G22 — CLI consolidation & interface-contract enforcement¶

Type: Refactor / UX plan. Implements ADR-037. Tracked by usecase-registry.yaml entry UC-WF-cli-contract (gap G22). Effort: L (touches every cli_*.py, service.py, mcp_server.py, cli_options.py, plus a new CI gate) · Risk: medium — behaviour-preserving for the common path, but folds commands and moves settings to config. Builds on: G21 (depth dial, one-shot deep-compare), ADR-035 (typed requests, .abicheck.yml), ADR-036 (report view-model).

Problem¶

The CLI exposes the internal pipeline (~394 options / 31 commands). Five verdict-emitting commands differ only by operand yet re-declare option families inline; compare-release bypasses service.run_compare and classifies with a different scope_public default; the evidence dial has three vocabularies; exit-code meaning is inferred from flag presence. See ADR-037 §Context for the full audit.

Goal & acceptance criteria¶

Every verdict-emitting front-end command routes through a service.run_* verb. AC: new cli-contract CI check (ADR-037 D10.1) passes; no cli*.py calls checker.compare/diff_* orchestration directly (type imports for annotations/rendering remain legal).
Shared option families exist once as decorators. AC: D10.2 coverage check passes; INTENTIONAL_SUBSET allowlist holds every deliberate exception with a reason.
One depth vocabulary.

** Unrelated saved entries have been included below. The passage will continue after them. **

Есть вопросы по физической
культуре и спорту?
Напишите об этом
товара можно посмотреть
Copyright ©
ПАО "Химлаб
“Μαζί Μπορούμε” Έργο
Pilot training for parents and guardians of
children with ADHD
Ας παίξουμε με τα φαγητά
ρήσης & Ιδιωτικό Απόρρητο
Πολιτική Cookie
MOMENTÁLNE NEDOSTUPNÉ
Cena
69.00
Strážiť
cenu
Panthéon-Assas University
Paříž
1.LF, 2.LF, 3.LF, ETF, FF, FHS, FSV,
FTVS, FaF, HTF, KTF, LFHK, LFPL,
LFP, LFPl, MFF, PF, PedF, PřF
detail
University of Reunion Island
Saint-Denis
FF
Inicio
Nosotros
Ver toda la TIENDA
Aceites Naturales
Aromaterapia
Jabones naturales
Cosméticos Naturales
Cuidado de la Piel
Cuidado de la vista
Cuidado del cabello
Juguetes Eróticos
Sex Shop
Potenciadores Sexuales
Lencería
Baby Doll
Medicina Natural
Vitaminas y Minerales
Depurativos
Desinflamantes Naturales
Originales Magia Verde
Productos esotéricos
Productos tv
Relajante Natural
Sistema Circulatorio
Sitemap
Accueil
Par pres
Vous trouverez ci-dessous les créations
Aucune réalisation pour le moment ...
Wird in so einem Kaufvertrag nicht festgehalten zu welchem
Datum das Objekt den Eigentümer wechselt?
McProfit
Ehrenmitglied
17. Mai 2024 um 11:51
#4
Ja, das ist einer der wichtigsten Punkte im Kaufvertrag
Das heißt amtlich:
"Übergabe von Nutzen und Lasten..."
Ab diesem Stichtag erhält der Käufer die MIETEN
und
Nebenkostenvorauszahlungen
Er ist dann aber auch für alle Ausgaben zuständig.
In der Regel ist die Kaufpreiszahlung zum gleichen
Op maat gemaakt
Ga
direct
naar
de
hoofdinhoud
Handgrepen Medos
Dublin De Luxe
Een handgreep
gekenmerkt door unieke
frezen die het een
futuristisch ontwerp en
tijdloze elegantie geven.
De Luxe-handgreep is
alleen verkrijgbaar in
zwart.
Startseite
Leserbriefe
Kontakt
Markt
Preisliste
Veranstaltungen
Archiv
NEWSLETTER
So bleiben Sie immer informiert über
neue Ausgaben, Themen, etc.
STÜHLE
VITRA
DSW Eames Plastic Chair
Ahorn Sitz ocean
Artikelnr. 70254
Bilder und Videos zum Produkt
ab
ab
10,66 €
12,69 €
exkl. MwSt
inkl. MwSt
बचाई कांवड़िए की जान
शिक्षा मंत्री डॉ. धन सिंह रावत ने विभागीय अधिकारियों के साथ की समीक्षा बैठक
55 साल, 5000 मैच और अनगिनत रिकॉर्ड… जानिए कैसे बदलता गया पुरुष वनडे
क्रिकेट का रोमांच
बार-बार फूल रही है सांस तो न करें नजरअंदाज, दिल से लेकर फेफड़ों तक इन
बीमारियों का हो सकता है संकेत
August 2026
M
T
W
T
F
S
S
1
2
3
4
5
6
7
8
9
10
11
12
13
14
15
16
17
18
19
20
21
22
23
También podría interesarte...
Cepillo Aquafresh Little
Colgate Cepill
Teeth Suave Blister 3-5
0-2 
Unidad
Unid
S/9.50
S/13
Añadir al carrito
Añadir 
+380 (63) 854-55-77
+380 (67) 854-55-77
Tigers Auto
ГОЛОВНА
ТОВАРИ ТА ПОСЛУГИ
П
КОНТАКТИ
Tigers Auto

AC: --collect-mode/--mode/--source-method resolve as deprecated aliases of --depth; --help shows one dial; graph is no longer a user-facing depth (D6).
compare-release and deep-compare are deprecated aliases; compare accepts dir/package inputs and --max. AC: existing compare-release/deep-compare tests pass against the alias; new tests cover compare <dir> <dir>.
--header-backend → --ast-frontend (header AST + source-ABI), old name aliased. AC: alias test; --ast-frontend android without --sources errors.
Per-category severity, FP-tuning, suppression hygiene, and precise S-axis move to .abicheck.yml; CLI keeps the coarse overrides only. AC: config round-trips; CLI flag override beats config; per-command flag count under budget (D10.5).
One explicit exit-code scheme (--exit-code-scheme, default auto). AC: passing --severity-* no longer silently changes the scheme.
Validation is fail-fast and lives in Tier 2. AC: identical error text from CLI and MCP for the same bad request.
MCP params and CLI flags share one name map. AC: D10.3 completeness test.

Non-goals: changing detection/classification logic; the ABICC compat dialect (it intentionally mirrors abi-compliance-checker spelling — it routes through Tier 2 but keeps its own flags).

Files & surfaces¶

What each module gains/loses. "T2" = Tier 2 (service), "FE" = front-end.

Module	Change	Phase
`abicheck/api_types.py` (new)	`InputSpec`, `CompareRequest` (+`validate()`), `OutputSpec`, re-export `AnalysisDepth`	1
`abicheck/service.py` (T2)	`run_compare(req: CompareRequest)`; old-kwargs shim; `resolve_input` already exists	1
`abicheck/cli_options.py`	the 7 decorators (D3); `INTENTIONAL_SUBSET`, `DEPRECATED_FLAGS`, `MCP_CLI_NAME_MAP` tables	2,3,6,7
`abicheck/cli.py` (FE)	`compare` recomposed onto decorators; input-type dispatch; `--exit-code-scheme`	2,4,5
`abicheck/cli_compare_release.py` (FE)	`_run_compare_pair` → `service.run_compare`; command → deprecated alias	1,4
`abicheck/cli_max.py` (FE)	`deep-compare` → deprecated alias of `compare --max`	4
`abicheck/cli_appcompat.py` (FE)	route through `service.run_compare`; adopt shared decorators	1,2
`abicheck/cli_scan.py` (FE)	`--mode`/`--source-method` → aliases of `--depth`	3
`abicheck/mcp_server.py` (FE)	params aligned to `MCP_CLI_NAME_MAP`; build `CompareRequest`	6
`abicheck/dumper.py` / dump cmd	`--header-backend` → `--ast-frontend`; `@evidence_options`	6,3
`abicheck/buildsource/inline.py` (`load_build_config`/`BuildConfig`)	new `.abicheck.yml` blocks: `severity`, `scope`, `suppression`, `source`, `exit_code_scheme`, `version` — wired into `policy_file.py`/`severity.py`/`suppression.py` loaders	5,7
`scripts/check_ai_readiness.py`	`cli-contract` check (D10.1–5)	1,2,5
`tests/test_cli_contract.py` (new)	the gate's unit-test mirror + option-count snapshot	1,2,5

Phases¶

Each phase = one PR. Sub-structure: Work · Tests · Risk & rollback · Done-when.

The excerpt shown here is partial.